Friday, 27 May 2016

newtonian mechanics - Is it possible for the Normal Force to do work?


Can a normal force do work?


Note: work = $Fd\cos(\theta)$, where $F$ is the magnitude of the force, $d$ is the magnitude of the displacement, and $\theta$ is the angle between the two.


Attempt at an answer:


My textbook's answer:
No the normal force does not cause an object to be displaced, it's perpendicular to the direction of motion.


My logic:

But what if the displacement is in a vertical direction, so now the normal force with is at either 0 degrees or 180 degrees? For example, in an elevator if it is accelerating upwards doesn't the normal force do work? Or for example, when someone jumps up he pushes down on the ground, then by Newton's third law the ground pushes back up, so that's a normal force that causes him to be displaced.


Which answer is correct and if my examples are wrong what is wrong in them?



Answer



In the elevator example, you are correct. The elevator floor does work on you as you stand in a rising elevator.


In the jumping example, the floor is not doing work. After all, it is just a floor, it has nowhere to get the energy from to do work on you. (The floor of the elevator gets it from the motor running the elevator.) When you jump, the force from the floor on your shoes increases, but there is no displacement between the floor and your shoes until your shoes leave the floor, and at that point there's no force any more. Your torso is moving upwards while you jump, but there's no force from the floor on your torso, so the floor isn't doing work. All the energy of a jump comes from internal energy, not external work.

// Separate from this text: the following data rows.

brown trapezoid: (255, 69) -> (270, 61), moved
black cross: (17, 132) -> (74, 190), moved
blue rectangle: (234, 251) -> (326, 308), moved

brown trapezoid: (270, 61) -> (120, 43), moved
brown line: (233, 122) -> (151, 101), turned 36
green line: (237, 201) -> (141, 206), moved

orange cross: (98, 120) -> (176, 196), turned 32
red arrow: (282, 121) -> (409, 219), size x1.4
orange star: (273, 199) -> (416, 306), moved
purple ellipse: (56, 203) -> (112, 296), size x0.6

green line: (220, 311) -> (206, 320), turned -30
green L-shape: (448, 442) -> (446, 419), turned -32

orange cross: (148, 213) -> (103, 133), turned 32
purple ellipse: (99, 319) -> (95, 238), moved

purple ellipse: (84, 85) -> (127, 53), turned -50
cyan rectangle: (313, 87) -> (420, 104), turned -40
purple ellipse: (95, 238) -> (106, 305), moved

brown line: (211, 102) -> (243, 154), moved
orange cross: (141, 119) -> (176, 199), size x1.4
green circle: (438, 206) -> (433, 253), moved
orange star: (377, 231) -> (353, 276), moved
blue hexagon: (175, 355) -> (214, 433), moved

In fact, the floor does a bit of negative work when you jump, taking energy away from you, because it deflects a bit, moving down as you jump up.

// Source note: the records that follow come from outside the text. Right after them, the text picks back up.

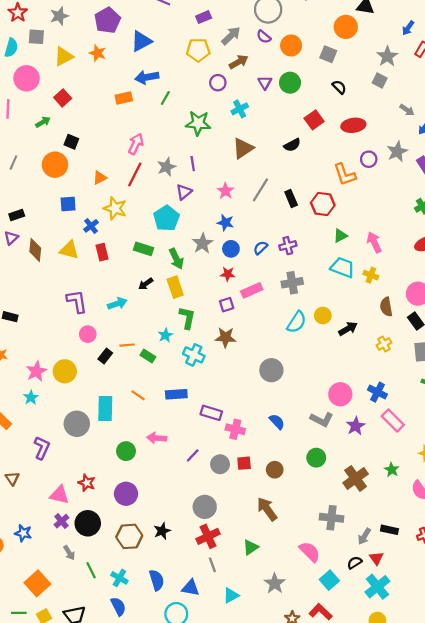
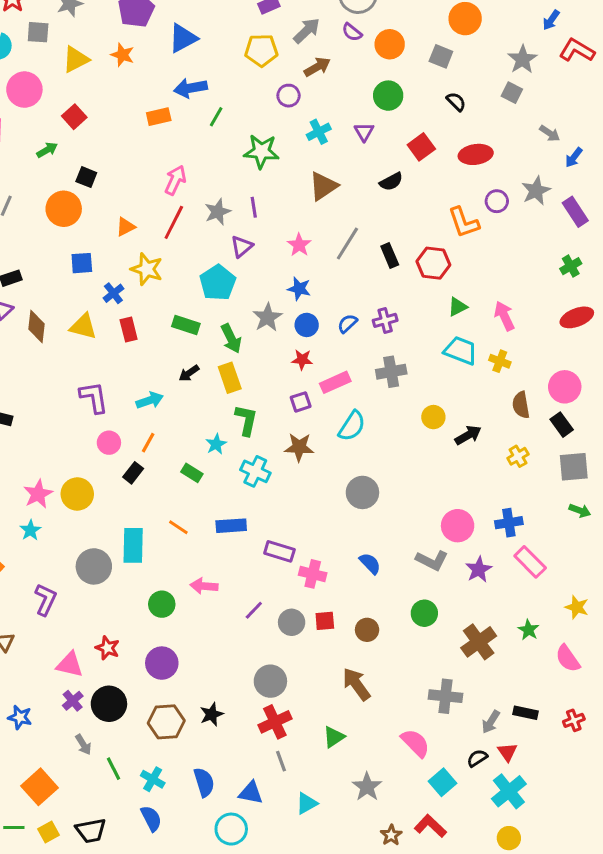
purple triangle: (265, 83) -> (364, 132), moved
cyan semicircle: (297, 322) -> (352, 426), moved
orange line: (127, 345) -> (148, 443), moved, turned -56
blue cross: (377, 392) -> (509, 523), turned -36

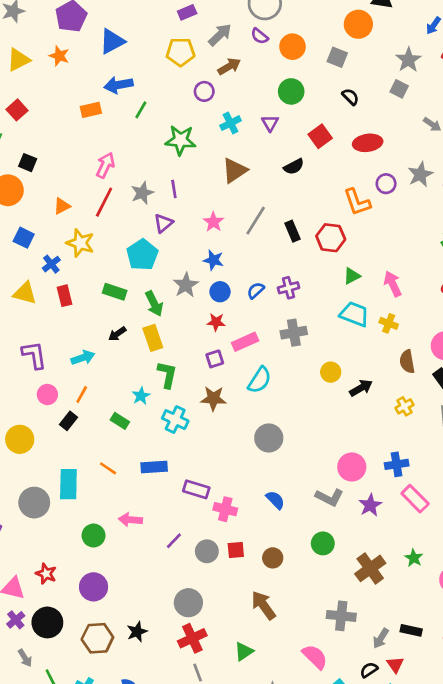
blue square: (82, 263) -> (24, 238), turned 30

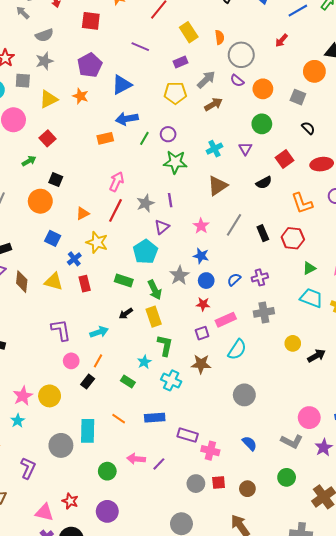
purple circle: (204, 91) -> (168, 134), moved
orange L-shape: (357, 202) -> (302, 203), moved
purple line: (174, 541) -> (159, 464), moved

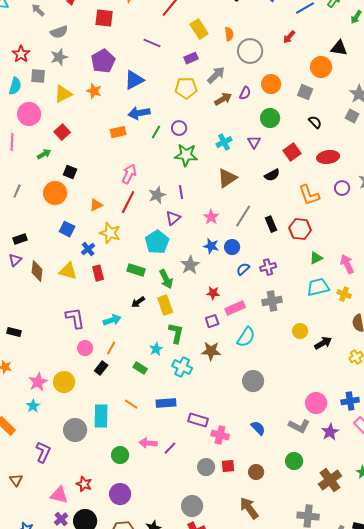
purple semicircle: (237, 81) -> (245, 93), moved, turned -104
blue circle: (206, 281) -> (232, 247), moved
cyan trapezoid: (311, 298) -> (318, 287), turned -35

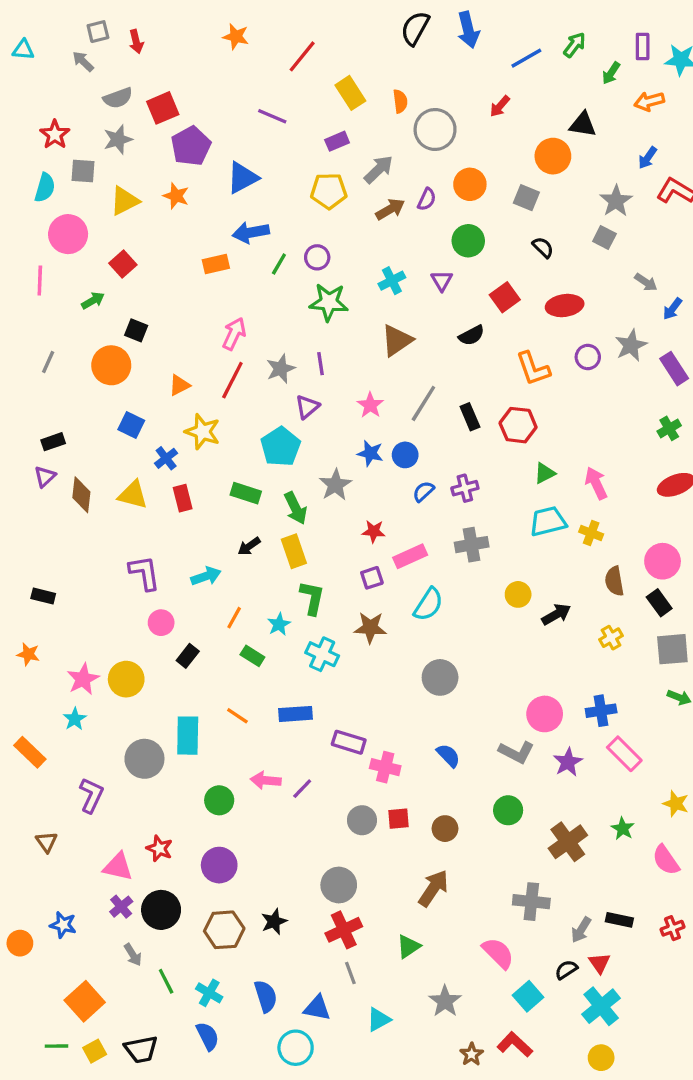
red square: (104, 18) -> (163, 108), moved, turned -30
orange line: (111, 348) -> (234, 618), moved
brown arrow: (249, 508) -> (433, 888), turned 70

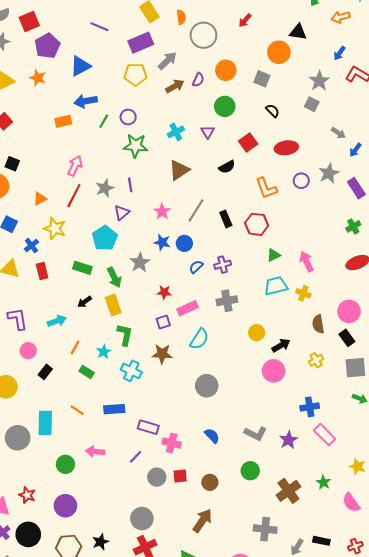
purple rectangle: (337, 141) -> (141, 43), size x1.6
pink circle: (545, 714) -> (274, 371), moved
purple line: (302, 789) -> (136, 457), moved

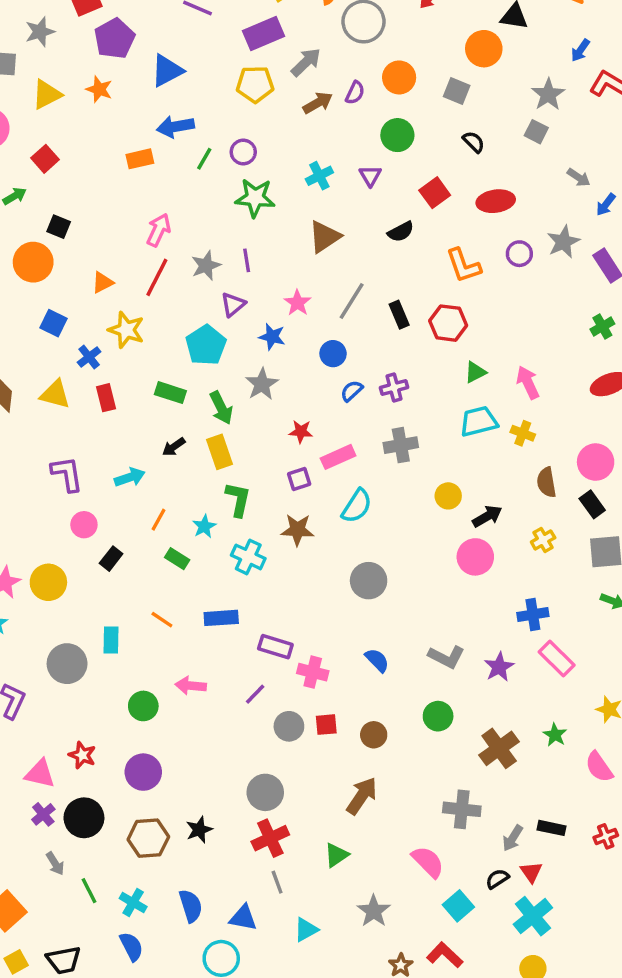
blue star: (162, 242) -> (272, 337), moved
cyan rectangle: (45, 423) -> (111, 640), size x0.7

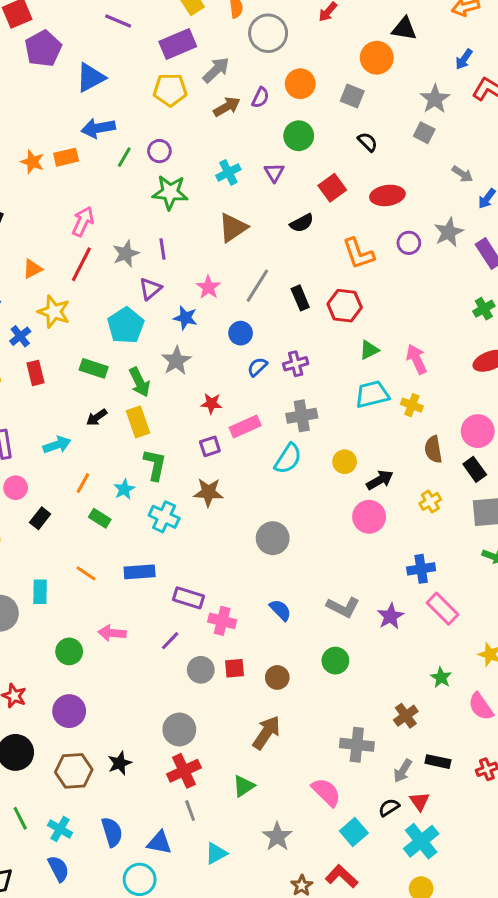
orange star: (99, 89) -> (32, 162), moved
cyan semicircle: (357, 506) -> (288, 459), moved
brown cross: (499, 748) -> (406, 716), moved, size x0.7

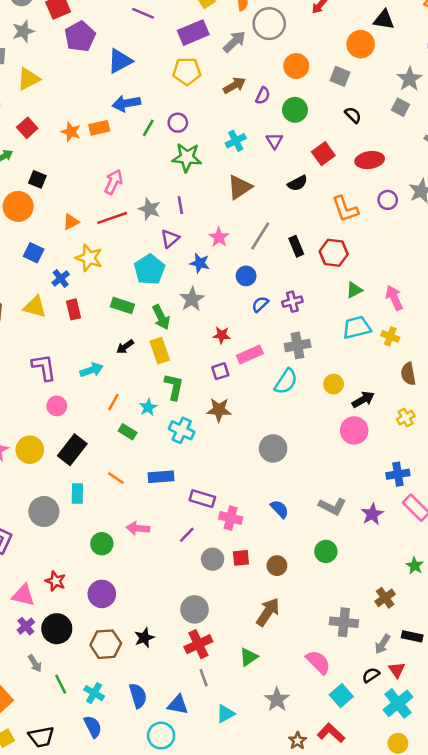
gray arrow: (216, 70) -> (234, 42), moved
purple semicircle: (260, 97) -> (263, 96), moved
gray star: (126, 254) -> (149, 209), turned -30
red line: (81, 264) -> (112, 218), turned 44
black rectangle: (40, 518) -> (72, 450), moved, size x1.6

When you lift an object off a table, the table does a tiny bit of work on the object for a similar reason. When the object sits on the table, the table deforms a bit. As you lift, the table goes back to its original shape, so there's a small bit of force*distance work being done. The deflection is usually so small as to be unnoticeable. On a trampoline it is much larger; enough to make jumping a very different experience.